● What is needed
Copy the data verbatim and leave out every picture.
Raw data: Begin
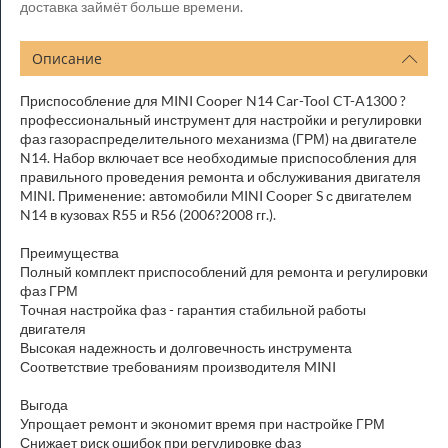
доставка займёт больше времени.
Описание
Приспособление для MINI Cooper N14 Car-Tool CT-A1300 ?
профессиональный инструмент для настройки и регулировки
фаз газораспределительного механизма (ГРМ) на двигателе
N14. Набор включает все необходимые приспособления для
правильного проведения ремонта и обслуживания двигателя
MINI. Применение: автомобили MINI Cooper S с двигателем
N14 в кузовах R55 и R56 (2006?2008 гг.).
Преимущества
Полный комплект приспособлений для ремонта и регулировки
фаз ГРМ
Точная настройка фаз - гарантия стабильной работы
двигателя
Высокая надежность и долговечность инструмента
Соответствие требованиям производителя MINI
Выгода
Упрощает ремонт и экономит время при настройке ГРМ
Снижает риск ошибок при регулировке фаз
Raw data: End
● Task answer
доставка займёт больше времени.
Описание
Приспособление для MINI Cooper N14 Car-Tool CT-A1300 ?
профессиональный инструмент для настройки и регулировки
фаз газораспределительного механизма (ГРМ) на двигателе
N14. Набор включает все необходимые приспособления для
правильного проведения ремонта и обслуживания двигателя
MINI. Применение: автомобили MINI Cooper S с двигателем
N14 в кузовах R55 и R56 (2006?2008 гг.).
Преимущества
Полный комплект приспособлений для ремонта и регулировки
фаз ГРМ
Точная настройка фаз - гарантия стабильной работы
двигателя
Высокая надежность и долговечность инструмента
Соответствие требованиям производителя MINI
Выгода
Упрощает ремонт и экономит время при настройке ГРМ
Снижает риск ошибок при регулировке фаз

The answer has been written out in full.